Now compare what you would have to suffer if you got genital herpes passed on to you, with the whining of a man who doesn’t want to use a condom because it’s “a hassle” or “doesn’t feel as good.” That man is either being stupid, or selfish, he doesn’t care about your body, he’s not realistic about the risks (especially if you are only just dating, and not in a committed relationship where you know what your partner is doing most of the time) and you should never allow this line to be crossed with your body. It may be an uncomfortable conversation to have to look someone you like in the eye and say “no, I’m not comfortable having sex without a condom” and if he keeps pestering you with questions trying to get you to justify your choice, or starts explaining how “picky” he is with the women he sleeps with, or tells you he’s been “tested” recently – remember, it doesn’t matter one bit, he could shag someone new tomorrow (who fell for his “I-really-like-sex-without-a-condom” line), pick up genital herpes from that woman who didn’t even know she had it because there is a lengthy dormant period, and pass it straight back to you the next time he sees you. No amount of recent testing, or supposed pickiness about partners reduces your actual risk if you are outside of a relationship where you know exactly what your partner is doing at all times, and who they are having sex with.
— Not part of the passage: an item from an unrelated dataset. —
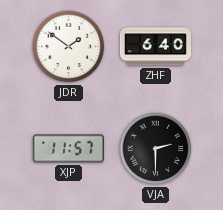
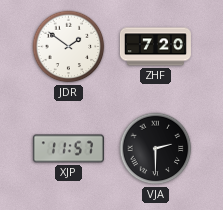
ZHF: 6:40 -> 7:20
It’s difficult to have that conversation in the heat of passion, so it’s best to have it ahead of time. You don’t have to make a big deal of it, just express your boundary simply but firmly when things get hot between you. For example, you’re making out after your great first or second date, and he says how much he wants you, you reply – “Oh I want you too, you are delicious! I’m really looking forward to spending some private time together…. and just so you know I always practice safe sex. Would you like to get your own favorite brand of condoms, or should I bring the ones I have over?” That way everything is perfectly clear, and if he’s going to be a dick about it, you’ll find out now, ahead of time, and not when you’re already naked on his bed.
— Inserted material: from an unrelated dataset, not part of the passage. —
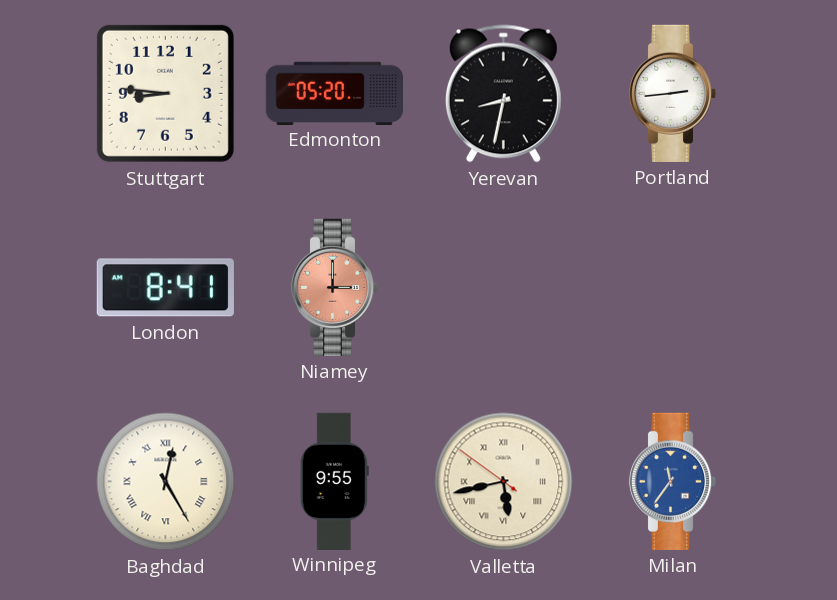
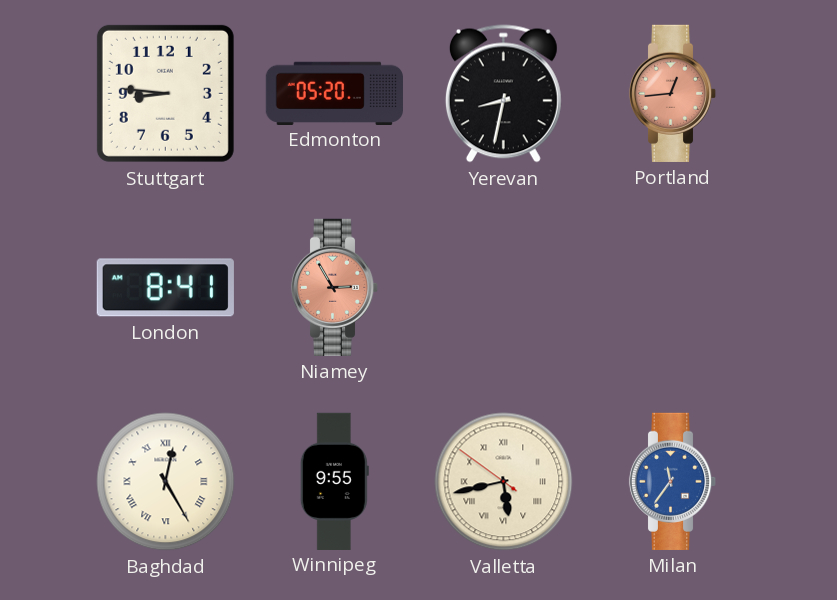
Portland: 2:44 -> 12:44
Portland dial: white -> salmon
Niamey: 3:00 -> 2:55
Secondly, the man is more likely to agree to your “condom rule” when it’s a prerequisite to getting in your pants, because let’s face it, he’s really going to want in your pants no matter what. It’s only in the heat of the moment when you are already almost having sex with him (so you’ve clearly agreed to sex, and are unlikely to get up and leave) or after he’s had unprotected sex with you before, that enforcing the “new” condom rule is difficult. But it can, and should be done. Just because you make a mistake or try to “please him” once, doesn’t mean you have to keep taking crazy risks for the rest of your relationship. In that case simply say, “I’ve given this some thought, and if you’d like to have sex with me again, we’ll need to use condoms from now on. I hope you understand, it helps me be comfortable and enjoy it so much more.” If it’s hard to say that looking him in the eye, or finding the “right time” in the middle of a light conversation, just send that as a text message to him the morning after. Then he can either agree or disagree, and you can keep your cool, think out your responses, and not get into some crazy emotional argument about it, or be suckered by those big blue eyes as you might in person.
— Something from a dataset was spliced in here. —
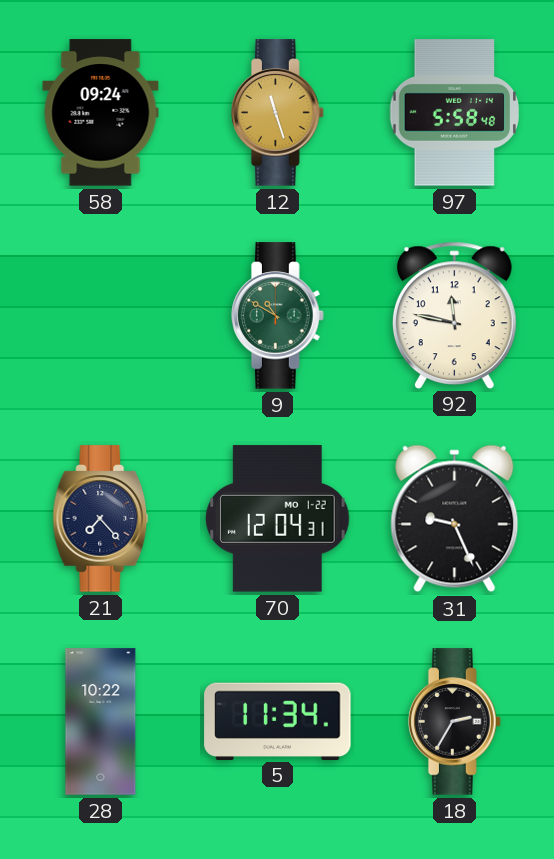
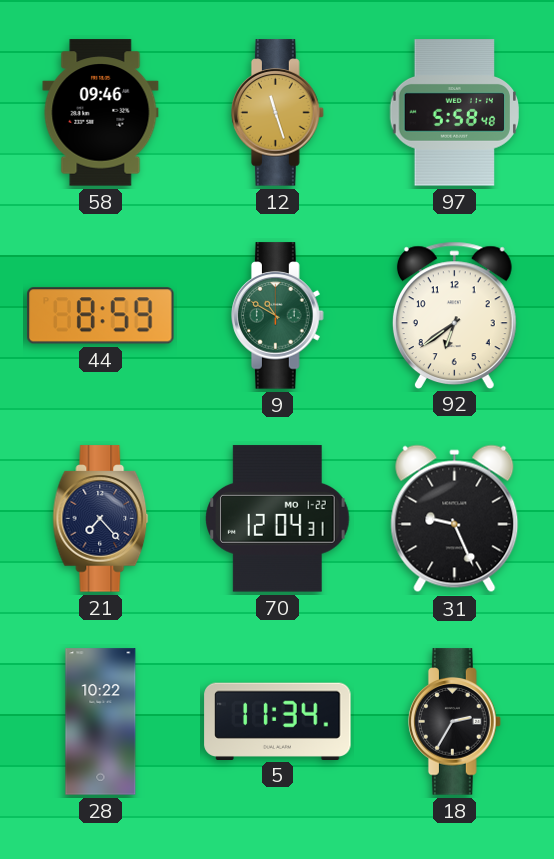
58: 09:24 -> 09:46
44: none -> 8:59
92: 11:47 -> 6:39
Safe sex is one example of a personal boundary that must absolutely be upheld, with potential life and death consequences (HIV/AIDS) and other horrible risks, such as having your fertility permanently destroyed by a sneaky, symptom-free infection, ruining your social/dating/romantic future by genital herpes status, or unintended and unwanted pregnancy (since no hormonal method is 100% effective, using a condom barrier + hormonal birth control is the surest way to prevent pregnancy other than sterilization surgery.)

So uphold your boundaries with your body, be empowered, have great sex without worrying what he is or isn’t doing when you’re not around, and have the peace of mind and comfort of knowing neither disease nor pregnancy will ruin your life in the future because you let a guy whine and talk you into a bad idea. It’s a beautiful thing to be an empowered, free, sexually happy and healthy woman!